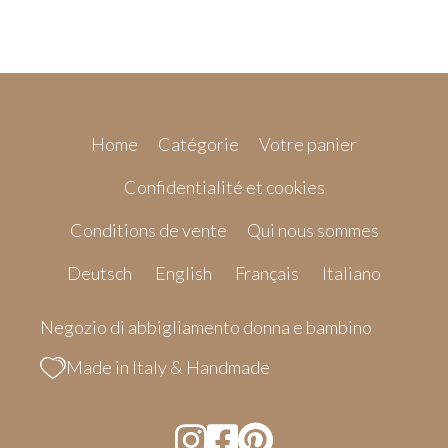
Home
Catégorie
Votre panier
Confidentialité et cookies
Conditions de vente
Qui nous sommes
Deutsch
English
Français
Italiano
Negozio di abbigliamento donna e bambino
Made in Italy & Handmade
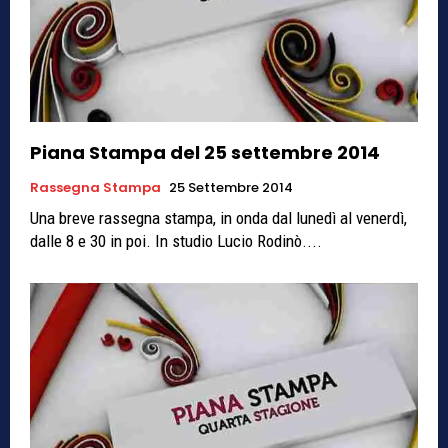
Piana Stampa del 25 settembre 2014
Rassegna Stampa
25 Settembre 2014
Una breve rassegna stampa, in onda dal lunedì al venerdì,
dalle 8 e 30 in poi. In studio Lucio Rodinò....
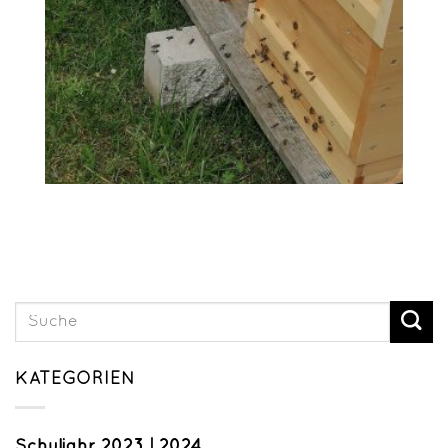
KATEGORIEN
Schuljahr 2023 | 2024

• Requirement
Copy the data precisely. Skip every picture.

• Reply to the task
Home
Catégorie
Votre panier
Confidentialité et cookies
Conditions de vente
Qui nous sommes
Deutsch
English
Français
Italiano
Negozio di abbigliamento donna e bambino
Made in Italy & Handmade
Piana Stampa del 25 settembre 2014
Rassegna Stampa
25 Settembre 2014
Una breve rassegna stampa, in onda dal lunedì al venerdì,
dalle 8 e 30 in poi. In studio Lucio Rodinò....
KATEGORIEN
Schuljahr 2023 | 2024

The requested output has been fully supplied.